Is that a new stadium way out in the distance?
Any QPR supporter who looks at the Mayor of London’s current consultation on the Old Oak regeneration would be forgiven for thinking that not much progress has been made towards a new QPR stadium.
In December 2013 the club announced the new stadium proposal and that there was a letter of collaboration with the Greater London Authority on the project.
In 2013 the GLA issued a consultation document that included a map on which a stadium was clearly marked.
In 2015 the GLA have published a more detailed map and… there’s no stadium! And no mention of New Queens Park either (the club’s name for the development).
Nothing is set in stone, but the planners have been busy and the documentation is very thorough in setting out what they want to see at Old Oak. This runs from how the electricity supply would get into the area, where roads and bridges might be, how many schools, and GP practices there need to be, down to how wide the streets should be, and the open spaces needed. The document they are consulting on is the guide to prospective developers on what the planners will want to see in proposals for the area – the planning framework. They brought their plans to three meetings in west London on 10, 11 and 14 March.
Within Old Oak there are two areas – one which will be developed before 2026, and one which will be after 2026. The club claims it “has control” of 100 acres at Old Oak. It is not clear what that means, and it is not referred to in the GLA documents. What it makes clear is something we already know – that most of the pre-2026 development area is owned by Car Giant.
The documentation does refer briefly, in an appendix, to QPR having consulted on its proposal and that Car Giant is progressing proposals to develop its land. Both are expected to make planning applications next month. We know Car Giant has spent a great deal of money bringing in big-hitters in the regeneration world to draw up their proposals.
The unique selling point for the QPR proposals is, of course, the stadium. While no stadium appears in this year’s maps, the benefit of having something like this in the mix to give the regeneration a kick start is recognised. Tucked away on page 120 of the planning framework document is the statement that the pre-2026 area “has the potential for early delivery of new homes, infrastructure and large-scale uses such as a new educational facility, football stadium, sports complex, health, arts leisure or cultural centre, which could act as a catalyst for the regeneration of the area”.

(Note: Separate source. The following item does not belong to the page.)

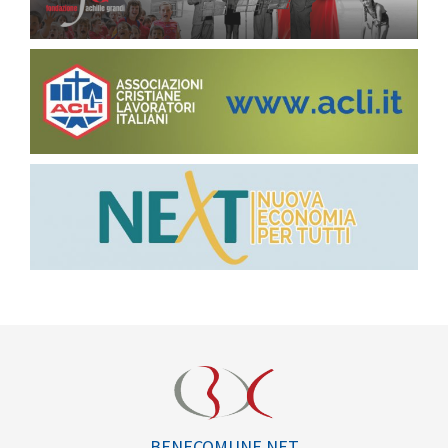
BENECOMUNE.NET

The Old Oak and Park Royal Development Corporation, chaired by Boris Johnson, will be taking over planning control for the new development in April.
So what will Boris do? Will he hand the whole massive scheme over to the football club that, by any sensible measure, is broke (but is owned by rich guys) or let the very profitable company that owns the land take the lead?
A Development Corporation officer at one of the meetings implied there might not be a knock-out blow. Instead the corporation may encourage developers to work together.
Perhaps this is a reason why QPR chairman Tony Fernandes has been raising the issue of talking to Car Giant recently. (Talking more a year ago might have made sense too.)
So, a new stadium at Old Oak is still possible, but it may need compromise from those QPR directors who would financially benefit from the wider New Queens Park regeneration.
And it looks like we will be in our home at Loftus Road for quite some years yet.